PROBLEM DETAILS |
Pull every line containing "Beaumont" from the entries.
Segment Open
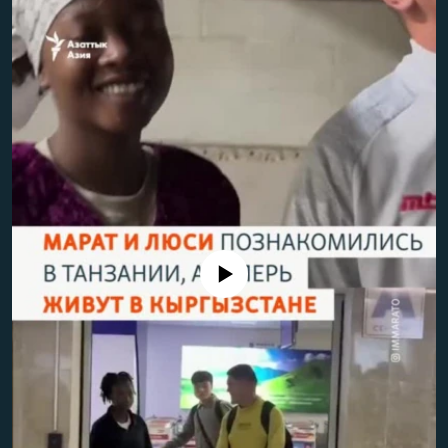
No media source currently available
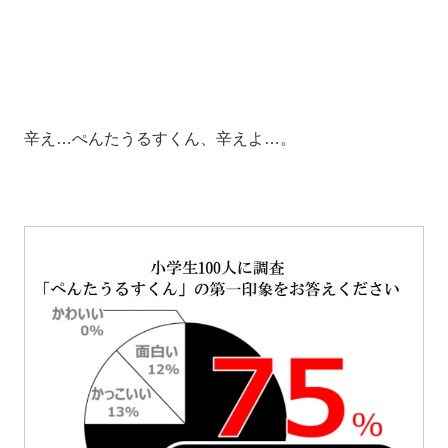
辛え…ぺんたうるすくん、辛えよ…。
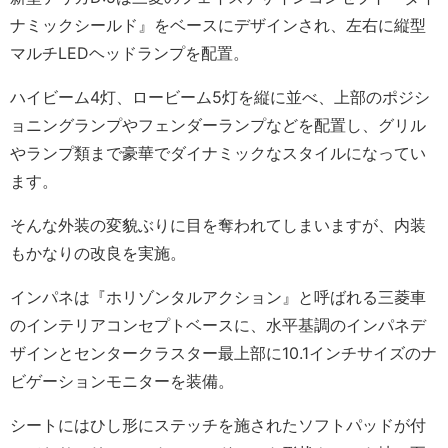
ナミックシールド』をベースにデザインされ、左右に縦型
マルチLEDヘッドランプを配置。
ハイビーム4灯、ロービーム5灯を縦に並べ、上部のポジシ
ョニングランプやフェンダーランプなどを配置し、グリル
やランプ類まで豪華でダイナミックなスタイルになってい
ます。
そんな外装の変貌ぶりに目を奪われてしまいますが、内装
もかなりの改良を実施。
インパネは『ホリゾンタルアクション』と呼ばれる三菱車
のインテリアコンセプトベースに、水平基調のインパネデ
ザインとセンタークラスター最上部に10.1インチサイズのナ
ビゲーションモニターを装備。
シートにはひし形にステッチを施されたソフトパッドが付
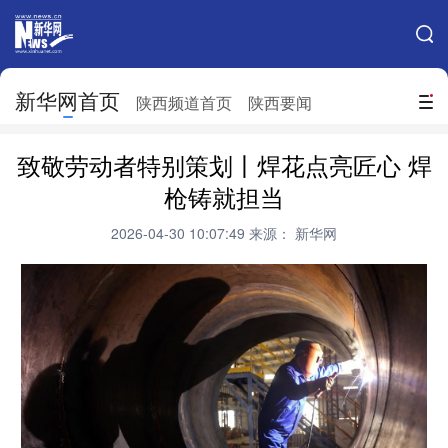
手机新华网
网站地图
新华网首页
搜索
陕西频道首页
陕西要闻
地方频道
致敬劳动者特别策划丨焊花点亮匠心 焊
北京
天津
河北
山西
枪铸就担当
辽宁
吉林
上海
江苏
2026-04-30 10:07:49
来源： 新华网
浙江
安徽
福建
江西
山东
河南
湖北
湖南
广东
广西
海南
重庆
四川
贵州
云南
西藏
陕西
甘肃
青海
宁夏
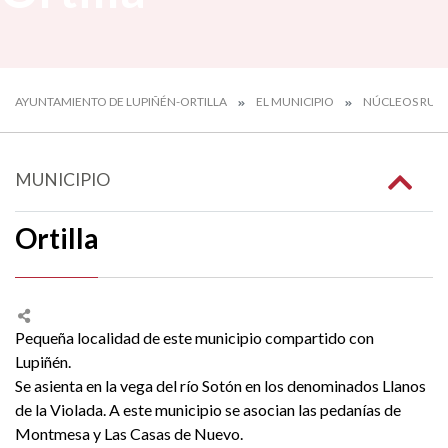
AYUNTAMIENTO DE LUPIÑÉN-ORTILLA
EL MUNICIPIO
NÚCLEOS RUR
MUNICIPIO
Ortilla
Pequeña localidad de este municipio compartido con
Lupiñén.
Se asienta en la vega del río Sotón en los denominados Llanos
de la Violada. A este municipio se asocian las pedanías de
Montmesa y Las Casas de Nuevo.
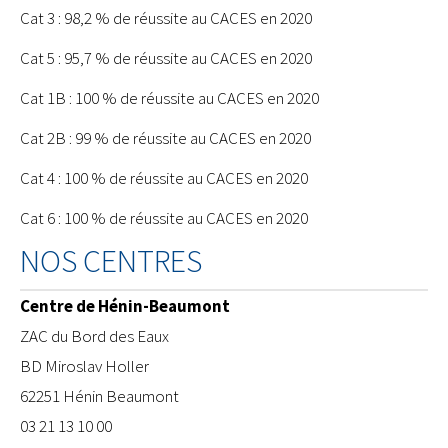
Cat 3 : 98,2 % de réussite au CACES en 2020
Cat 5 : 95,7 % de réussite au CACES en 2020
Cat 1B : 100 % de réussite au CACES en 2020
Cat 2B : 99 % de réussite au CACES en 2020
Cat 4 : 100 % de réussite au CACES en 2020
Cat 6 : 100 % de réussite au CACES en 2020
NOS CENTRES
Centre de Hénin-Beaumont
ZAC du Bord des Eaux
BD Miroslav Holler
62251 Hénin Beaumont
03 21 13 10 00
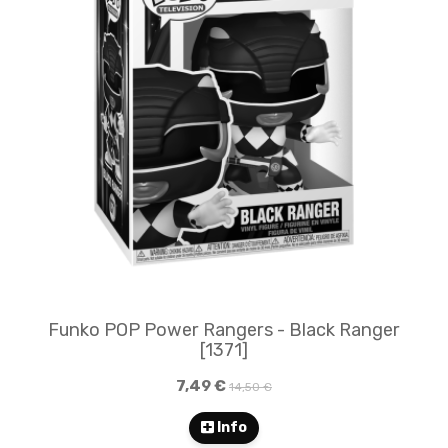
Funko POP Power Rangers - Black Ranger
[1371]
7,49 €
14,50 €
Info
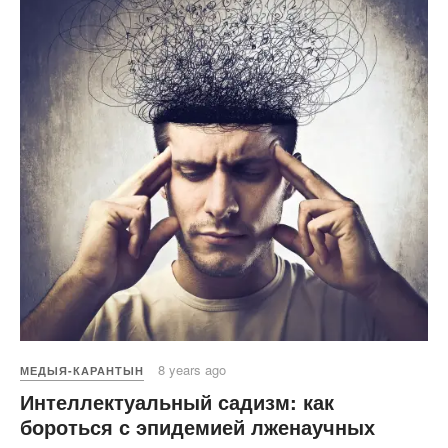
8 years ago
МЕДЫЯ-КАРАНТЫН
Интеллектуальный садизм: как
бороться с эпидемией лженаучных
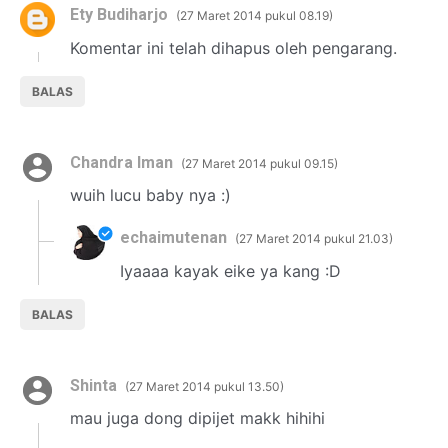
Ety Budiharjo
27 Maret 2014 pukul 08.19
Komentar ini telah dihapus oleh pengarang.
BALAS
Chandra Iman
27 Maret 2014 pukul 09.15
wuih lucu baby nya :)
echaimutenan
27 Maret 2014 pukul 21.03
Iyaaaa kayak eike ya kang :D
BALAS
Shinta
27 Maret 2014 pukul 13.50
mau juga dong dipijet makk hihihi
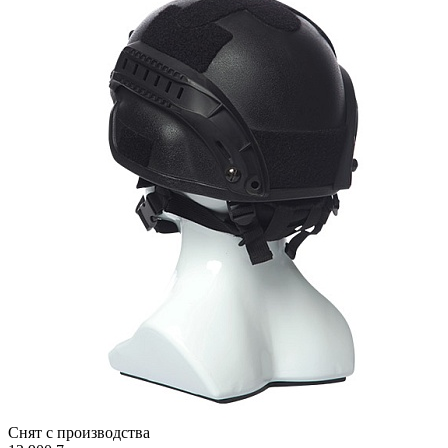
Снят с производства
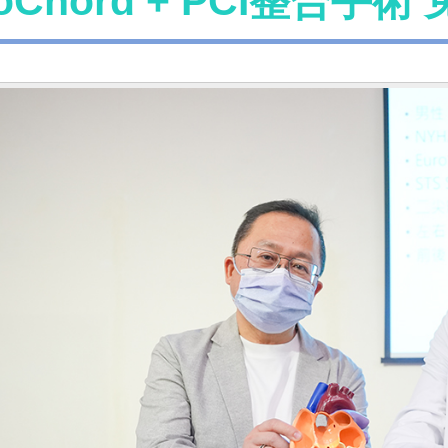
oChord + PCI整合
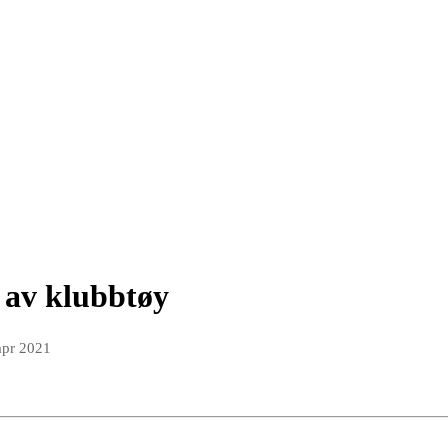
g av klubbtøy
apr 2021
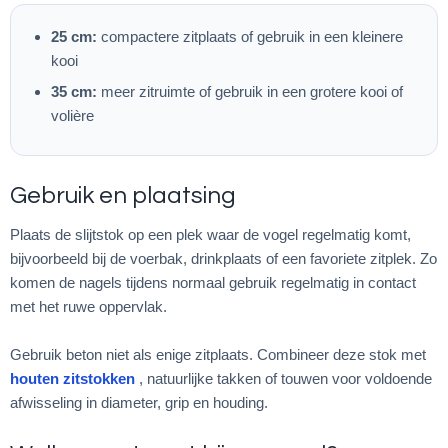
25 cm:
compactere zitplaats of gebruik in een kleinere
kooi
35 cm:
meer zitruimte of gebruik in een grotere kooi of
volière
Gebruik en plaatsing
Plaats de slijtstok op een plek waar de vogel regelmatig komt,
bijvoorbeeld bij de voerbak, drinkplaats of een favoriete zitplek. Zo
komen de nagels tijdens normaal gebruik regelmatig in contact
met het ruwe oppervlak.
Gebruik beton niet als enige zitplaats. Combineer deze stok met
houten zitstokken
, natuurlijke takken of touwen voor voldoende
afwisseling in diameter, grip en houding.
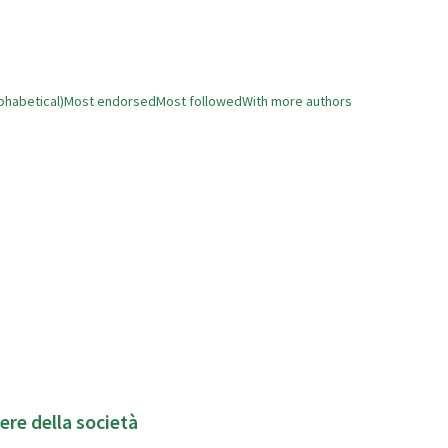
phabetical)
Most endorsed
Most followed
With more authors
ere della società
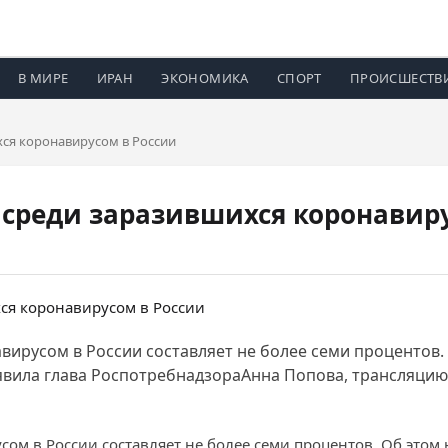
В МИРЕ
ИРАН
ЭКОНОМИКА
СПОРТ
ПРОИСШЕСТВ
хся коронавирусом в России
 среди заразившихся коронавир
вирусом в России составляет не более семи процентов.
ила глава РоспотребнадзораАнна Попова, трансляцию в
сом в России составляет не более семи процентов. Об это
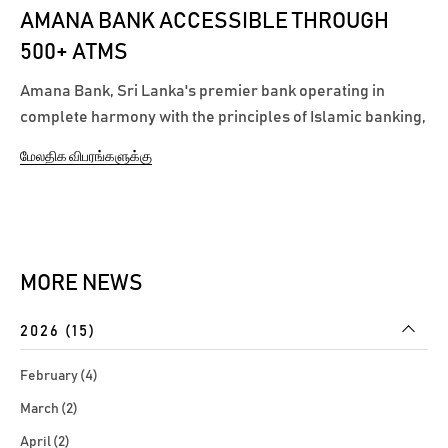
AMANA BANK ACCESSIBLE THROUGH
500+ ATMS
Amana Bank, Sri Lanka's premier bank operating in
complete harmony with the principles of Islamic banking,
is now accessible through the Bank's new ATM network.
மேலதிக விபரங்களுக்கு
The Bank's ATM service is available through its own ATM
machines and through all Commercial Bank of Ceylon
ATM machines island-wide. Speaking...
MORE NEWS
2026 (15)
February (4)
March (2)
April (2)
Segment Closed
TASK OUTPUT |
Centre de Hénin-Beaumont
62251 Hénin Beaumont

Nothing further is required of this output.